Dalam perjuangan kemerdekaan, peran ulama tak dapat diabaikan. Setidaknya ada enam jasa utama yang telah diberikan para ulama untuk perjuangan kemerdekaan.
Pertama, menyadarkan rakyat akan ketidakadilan dan kesewenang-wenangan penjajah. Di berbagai pesantren, madrasah, ceramah, organisasi, dan pertemuan lainnya, para ulama menanamkan kesadaran di hati rakyat akan ketidakadilan dan kesewenang-wenangan penjajah tersebut.

Pengaruh para ulama yang disebut ‘pendeta Islam’ itu diakui oleh penjajah. Thomas S. Raffles, Letnan Gubernur EIC yang memerintah pada 1811-1816 di Indonesia berkata, "Karena mereka begitu dihormati, maka tidak sulit bagi mereka untuk menghasut rakyat agar memberontak, dan mereka menjadi alat paling berbahaya di tangan penguasa pribumi yang menentang kepentingan pemerintah kolonial. 'Pendeta Islam' itu ternyata merupakan golongan yang paling aktif dalam setiap peristiwa pemberontakan. Mereka umumnya berdarah campuran antara orang Arab dan penduduk pribumi, dalam jumlah besar berkeliling dari negara satu ke negara lain, di pulau-pulau Timur. Akibat intrik dan hasutan mereka, pemimpin pribumi biasanya dikerahkan untuk menyerang atau membunuh orang Eropa, yang mereka anggap sebagai kafir dan pengacau."

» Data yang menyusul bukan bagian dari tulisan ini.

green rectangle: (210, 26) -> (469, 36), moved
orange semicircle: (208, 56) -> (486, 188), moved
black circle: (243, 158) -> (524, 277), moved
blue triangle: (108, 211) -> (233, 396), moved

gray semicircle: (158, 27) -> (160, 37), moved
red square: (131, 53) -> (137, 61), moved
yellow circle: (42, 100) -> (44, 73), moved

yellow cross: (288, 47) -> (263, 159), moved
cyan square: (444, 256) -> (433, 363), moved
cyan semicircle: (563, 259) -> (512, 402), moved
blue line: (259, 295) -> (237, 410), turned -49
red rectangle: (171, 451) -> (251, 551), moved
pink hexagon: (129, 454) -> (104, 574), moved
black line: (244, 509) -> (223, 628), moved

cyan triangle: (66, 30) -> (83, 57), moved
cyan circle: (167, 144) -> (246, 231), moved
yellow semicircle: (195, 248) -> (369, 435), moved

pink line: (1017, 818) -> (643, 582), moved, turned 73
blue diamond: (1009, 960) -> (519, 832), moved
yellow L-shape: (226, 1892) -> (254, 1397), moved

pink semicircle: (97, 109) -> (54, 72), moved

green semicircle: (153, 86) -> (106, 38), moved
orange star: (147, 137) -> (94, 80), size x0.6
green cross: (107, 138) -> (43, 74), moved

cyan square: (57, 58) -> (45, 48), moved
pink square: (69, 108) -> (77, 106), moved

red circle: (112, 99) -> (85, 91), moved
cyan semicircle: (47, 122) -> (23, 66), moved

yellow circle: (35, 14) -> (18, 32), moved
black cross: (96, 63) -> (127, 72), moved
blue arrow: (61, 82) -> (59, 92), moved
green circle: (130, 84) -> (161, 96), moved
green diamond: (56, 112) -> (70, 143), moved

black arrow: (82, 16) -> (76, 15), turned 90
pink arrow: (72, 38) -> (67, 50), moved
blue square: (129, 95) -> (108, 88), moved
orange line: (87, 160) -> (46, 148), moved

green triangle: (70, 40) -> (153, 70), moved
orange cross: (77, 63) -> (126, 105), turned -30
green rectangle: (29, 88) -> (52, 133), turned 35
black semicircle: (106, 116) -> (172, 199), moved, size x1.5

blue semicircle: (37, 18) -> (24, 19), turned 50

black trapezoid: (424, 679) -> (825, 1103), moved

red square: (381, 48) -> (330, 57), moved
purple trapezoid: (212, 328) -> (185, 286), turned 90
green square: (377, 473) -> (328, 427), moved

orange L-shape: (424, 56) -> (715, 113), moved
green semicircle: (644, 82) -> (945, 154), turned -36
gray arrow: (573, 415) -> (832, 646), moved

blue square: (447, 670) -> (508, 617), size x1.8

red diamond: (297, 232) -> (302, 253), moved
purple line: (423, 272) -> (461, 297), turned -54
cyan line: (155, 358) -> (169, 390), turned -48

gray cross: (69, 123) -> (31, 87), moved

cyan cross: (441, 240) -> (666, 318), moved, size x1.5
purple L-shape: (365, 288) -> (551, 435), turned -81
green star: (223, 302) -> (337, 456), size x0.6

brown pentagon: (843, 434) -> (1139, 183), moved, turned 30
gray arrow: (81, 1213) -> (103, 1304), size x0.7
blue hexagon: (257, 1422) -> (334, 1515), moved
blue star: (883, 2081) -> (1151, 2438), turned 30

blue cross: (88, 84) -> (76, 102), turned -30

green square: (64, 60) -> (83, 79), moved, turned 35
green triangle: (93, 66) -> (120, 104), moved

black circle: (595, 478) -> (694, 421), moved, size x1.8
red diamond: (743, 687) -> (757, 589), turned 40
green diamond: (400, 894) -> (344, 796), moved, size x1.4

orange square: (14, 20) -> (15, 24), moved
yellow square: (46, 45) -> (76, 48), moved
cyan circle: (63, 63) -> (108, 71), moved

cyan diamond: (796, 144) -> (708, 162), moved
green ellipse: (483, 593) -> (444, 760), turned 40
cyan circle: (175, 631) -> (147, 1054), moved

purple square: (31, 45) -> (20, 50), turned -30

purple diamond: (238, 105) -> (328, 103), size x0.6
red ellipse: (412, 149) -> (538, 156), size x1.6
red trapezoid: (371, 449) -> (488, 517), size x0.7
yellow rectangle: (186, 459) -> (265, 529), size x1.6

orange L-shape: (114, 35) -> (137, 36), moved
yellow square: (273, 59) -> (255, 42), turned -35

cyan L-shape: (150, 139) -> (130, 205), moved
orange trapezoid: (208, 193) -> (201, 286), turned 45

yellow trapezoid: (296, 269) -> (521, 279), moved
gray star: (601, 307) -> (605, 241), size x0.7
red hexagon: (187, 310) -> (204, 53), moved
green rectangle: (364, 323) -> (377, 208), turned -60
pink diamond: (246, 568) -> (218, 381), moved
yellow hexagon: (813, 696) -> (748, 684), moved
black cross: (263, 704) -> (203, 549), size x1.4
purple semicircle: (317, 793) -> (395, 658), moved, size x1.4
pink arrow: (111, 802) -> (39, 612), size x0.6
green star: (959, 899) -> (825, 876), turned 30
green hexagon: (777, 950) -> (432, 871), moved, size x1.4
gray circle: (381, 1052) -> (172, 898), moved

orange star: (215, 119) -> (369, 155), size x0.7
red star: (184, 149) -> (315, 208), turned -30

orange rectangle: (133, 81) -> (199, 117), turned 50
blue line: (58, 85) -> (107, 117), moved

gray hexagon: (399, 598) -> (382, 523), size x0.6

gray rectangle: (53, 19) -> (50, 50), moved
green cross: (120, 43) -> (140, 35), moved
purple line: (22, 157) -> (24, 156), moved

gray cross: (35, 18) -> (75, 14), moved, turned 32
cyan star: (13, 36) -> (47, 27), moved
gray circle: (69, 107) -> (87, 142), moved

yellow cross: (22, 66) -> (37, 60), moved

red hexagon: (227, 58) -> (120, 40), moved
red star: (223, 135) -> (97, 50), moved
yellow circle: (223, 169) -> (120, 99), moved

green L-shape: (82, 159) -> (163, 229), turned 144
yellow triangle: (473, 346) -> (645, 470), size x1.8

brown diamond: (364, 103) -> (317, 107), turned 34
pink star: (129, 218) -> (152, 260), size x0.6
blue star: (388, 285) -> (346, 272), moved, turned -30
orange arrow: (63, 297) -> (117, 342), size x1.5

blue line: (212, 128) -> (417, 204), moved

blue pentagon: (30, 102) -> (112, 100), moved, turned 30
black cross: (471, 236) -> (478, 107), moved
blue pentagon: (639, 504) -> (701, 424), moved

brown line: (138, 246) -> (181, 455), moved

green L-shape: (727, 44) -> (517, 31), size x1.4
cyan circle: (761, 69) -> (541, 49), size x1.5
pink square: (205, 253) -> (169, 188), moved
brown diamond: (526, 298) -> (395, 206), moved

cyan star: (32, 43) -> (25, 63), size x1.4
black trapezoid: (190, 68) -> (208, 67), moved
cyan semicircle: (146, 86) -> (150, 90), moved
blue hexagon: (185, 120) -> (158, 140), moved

Kedua, memimpin gerakan non kooperatif pada penjajah Belanda. Para ulama di masa penjajahan banyak mendirikan pesantren di daerah-daerah terpencil, untuk menjauhi bangsa penjajah yang banyak tinggal di kota.

Ketika Belanda, di masa revolusi, mempropagandakan pelayanan perjalanan haji dengan ongkos dan fasilitas yang dapat dijangkau oleh kaum Muslim di daerah jajahannya, Hadratussyekh KH. Hasyim Asy'ari pemimpin para ulama di Jawa menentang. Beliau mengeluarkan fatwa bahwa pergi haji dalam masa revolusi dengan menggunakan kapal Belanda hukumnya haram.

Ketika posisi Belanda sulit dalam Perang Dunia II, mereka meminta orang-orang Indonesia masuk militer Belanda dengan dalih untuk mempertahankan Indonesia melawan musuh Jepang. Waktu itu KH. Hasyim Asy'ari mengeluarkan fatwa yang terkenal, yaitu mengharamkan masuk menjadi tentara Belanda atau bekerjasama dengan Belanda dalam bentuk apapun.

Setiap bujukan agar KH. Hasyim Asy'ari tunduk dan mendukung Belanda selalu gagal dilakukan. Bahkan tawaran Belanda yang akan menganugerahkan bintang jasa terbuat dari perak dan emas pada 1937 ditolaknya. Gerakan non kooperatif pada penjajah itu juga dilakukan dan dipimpin oleh ulama-ulama lainnya.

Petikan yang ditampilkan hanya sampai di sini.